When I made my way to the cathedral, I found out that everyone is looking for something when they step across the threshold. What each person is looking for varies, and everyone is looking for something different, but people come from far away to marvel at the Saint Paul Cathedral. They congregate here not only on Sundays, but all week long; the tourist attraction and the house of worship blend seamlessly into one. The holy and the mundane coexist beautifully.
Tourists come to the cathedral to take pictures and sightsee. It is one of the few places I have been to in Minnesota that makes me feel like I am in Rome, and perhaps that's the point. The grandeur and size of the dome are awesome; the intricate details in the marble are gorgeous. There is a gift shop, and even a Lego reconstruction of the cathedral, in the basement, which seem far removed from the Roman-inspired marble up above. And yet, they coexist amicably. They are all part of a larger whole. Again, the coexistence of the material and the spiritual is something to behold.
People of faith come to worship. One need not be Catholic to admire the structure, or sit in quiet, thoughtful reverence in a pew. The saints, in marble or oil, truly are worthy of admiration. The rich level of detail and artistry, and the size of it force the visitor to look all around and admire the precision with which which the cathedral was constructed, and maintained. The tranquility inside the cathedral is only broken by the occasional hushed whisper; the appreciation and politeness with which visitors—religious and non-religious—treat the cathedral is thoroughly impressive. Finally, there are others on site who are working here. Janitors and maintenance people keep the cathedral clean, quiet, and looking good. The heavenly needs the secular, too; its a dependent relationship.

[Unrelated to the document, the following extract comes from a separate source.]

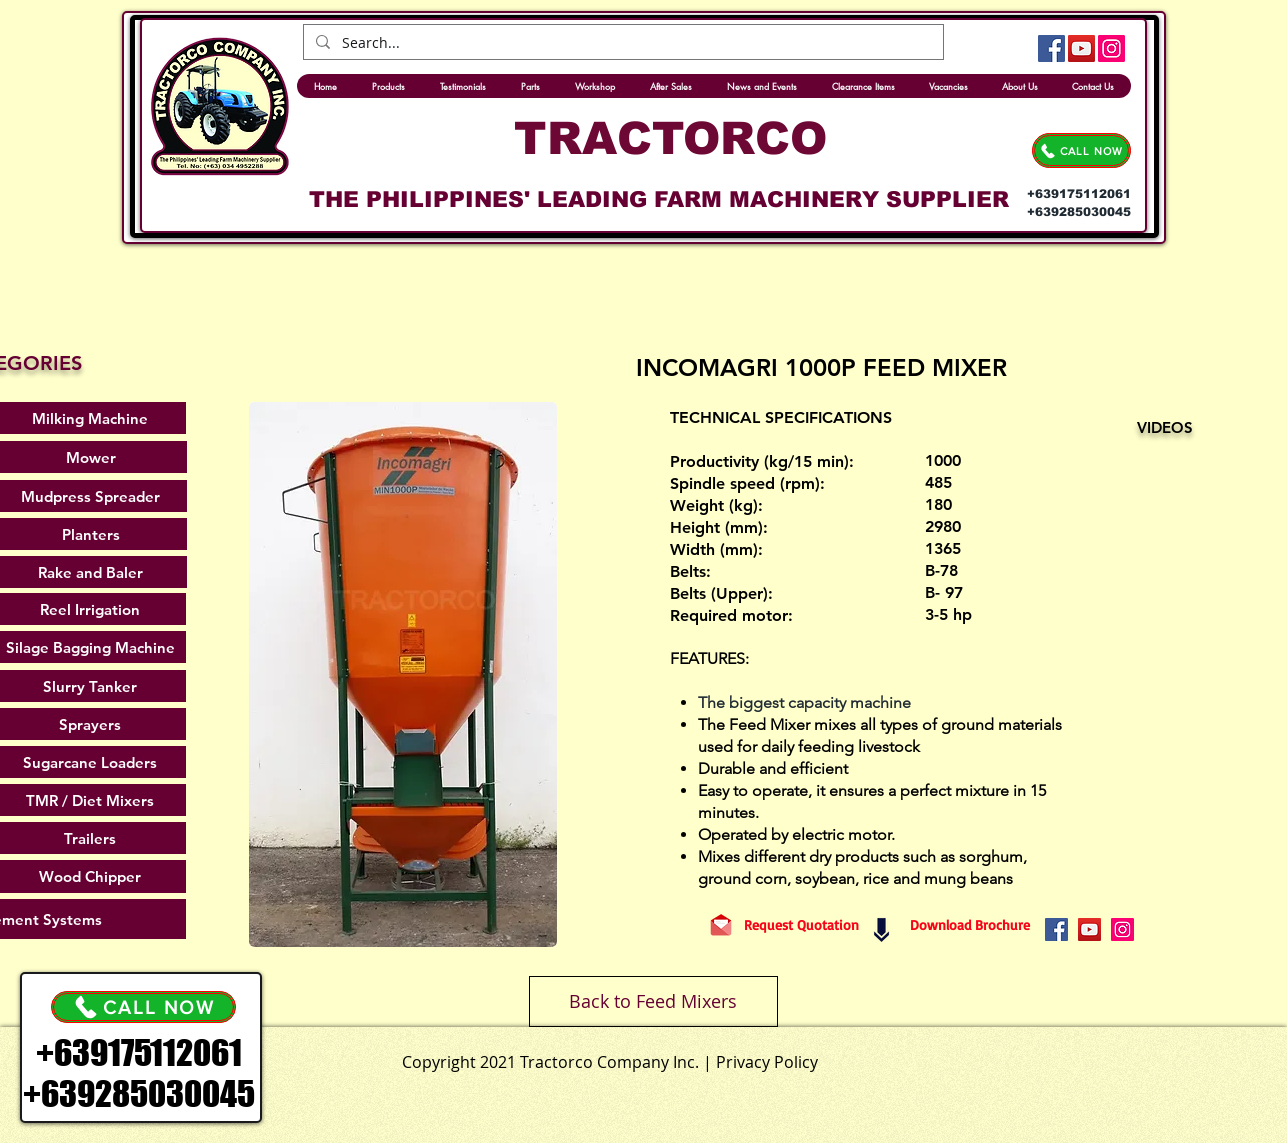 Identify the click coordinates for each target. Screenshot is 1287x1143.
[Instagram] (1111, 48)
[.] (690, 1057)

Time and time again, I returned to the quiet solitude of the cathedral. In both summer and winter, the temperature is comfortable, and regardless of noise and bustle outside its walls, the interior is quiet and peaceful. I would wander around, just looking. I never was sure what I was looking for, and I'm not sure I found it. The cathedral gave me plenty, but it still has far more to offer. I hope you enjoy the project as much as I enjoyed creating it.